4. Pharmacokinetics Flashcards
A drug that exhibits first-order kinetics will display the following properties:
A. A linear relationship between dose and serum level
B. A nonlinear relationship between dose and serum level
C. A Michaelis-Menten relationship
D. As the concentration increases the AUC decreases in a corresponding manner
E. Short half-life and increased bioavailability
A. In first-order kinetics, the rate of elimination is directly proportional to the amount of drug remaining in the body.
A drug that exhibits Michaelis-Menten kinetics will display the following properties: (Select ALL that apply.)
A. A linear relationship between dose and serum level until the metabolizing enzymes are saturated
B. Improved distribution
C. A nonlinear relationship between dose and serum level
D. Saturable kinetics
E. Poor bioavailability
A, C, D. Michaelis-Menten, or saturable kinetics, begins as first-order, but when the metabolism becomes saturated, the concentration increases rapidly. Drugs with this type of kinetics begin as first-order kinetics, but can change to zero order once a certain dose is reached and metabolizing enzymes are saturated. At this point, toxicity can result.

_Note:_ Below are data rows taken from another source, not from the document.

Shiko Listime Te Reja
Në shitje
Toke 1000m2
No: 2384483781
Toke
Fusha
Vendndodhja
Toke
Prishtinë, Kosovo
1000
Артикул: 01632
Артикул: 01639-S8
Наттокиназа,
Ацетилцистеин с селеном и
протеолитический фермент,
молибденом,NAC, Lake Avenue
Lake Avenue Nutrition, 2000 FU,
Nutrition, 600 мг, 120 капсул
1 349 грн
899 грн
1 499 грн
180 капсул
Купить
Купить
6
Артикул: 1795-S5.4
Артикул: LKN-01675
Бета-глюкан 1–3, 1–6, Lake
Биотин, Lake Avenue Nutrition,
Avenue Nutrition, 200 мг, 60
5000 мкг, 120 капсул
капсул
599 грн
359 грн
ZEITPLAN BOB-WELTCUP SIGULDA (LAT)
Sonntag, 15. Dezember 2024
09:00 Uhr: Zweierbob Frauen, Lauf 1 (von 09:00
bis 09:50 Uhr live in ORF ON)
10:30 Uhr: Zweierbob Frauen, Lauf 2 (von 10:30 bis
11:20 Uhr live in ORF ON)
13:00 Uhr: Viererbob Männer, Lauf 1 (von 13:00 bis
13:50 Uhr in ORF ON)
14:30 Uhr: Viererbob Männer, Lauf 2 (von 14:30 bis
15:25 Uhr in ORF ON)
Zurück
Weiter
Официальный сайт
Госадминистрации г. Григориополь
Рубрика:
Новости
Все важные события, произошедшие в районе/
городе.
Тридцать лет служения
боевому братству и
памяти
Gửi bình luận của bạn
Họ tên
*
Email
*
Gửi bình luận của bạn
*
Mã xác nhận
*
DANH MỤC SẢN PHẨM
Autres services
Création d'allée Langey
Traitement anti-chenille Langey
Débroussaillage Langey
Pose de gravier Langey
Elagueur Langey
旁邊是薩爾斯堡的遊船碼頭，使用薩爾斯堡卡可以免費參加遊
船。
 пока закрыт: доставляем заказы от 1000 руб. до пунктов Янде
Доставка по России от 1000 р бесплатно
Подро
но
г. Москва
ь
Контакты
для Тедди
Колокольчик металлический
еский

A new antibiotic for community-acquired pneumonia (CAP) was recently FDA-approved. The drug was presented at the Pharmacy and Therapeutics Committee meeting. The drug monograph included the following information:
Community-acquired pneumonia dosing (IV): 675 mg IV Q8H
Community-acquired pneumonia dosing (PO): 675 mg PO TID
Protein binding: 18%
Metabolism: partially hepatic
Half-life (elimination): 1.6 - 2.1 hours
What is the bioavailability of this new drug?
A. 0%
B. 1%
C. 25%
D. 50%
E. 100%
E.
A new antibiotic for community-acquired pneumonia (CAP) was recently FDA-approved. The drug was presented at the Pharmacy and Therapeutics Committee meeting. The drug monograph included the following information: Community-acquired pneumonia dosing (IV): 675 mg IV Q8H Community-acquired pneumonia dosing (PO): 675 mg PO TID Protein binding: 18% Metabolism: partially hepatic Half-life (elimination): 1.6 - 2.1 hours What hospital policy/protocol should this drug be added to?
A. The CAP Policy
B. The Antibiogram Protocol
C. The Therapeutic Interchange Protocol
D. The Pharmacokinetic Policy
E. The High Risk Medication Protocol
C. Drugs like this are easily converted to the oral formulation in the same dose. Most hospitals have a “Therapeutic Interchange” Protocol or “IV to PO” Protocol (approved by the Medical Staff) that allows medications to be converted if certain criteria are met.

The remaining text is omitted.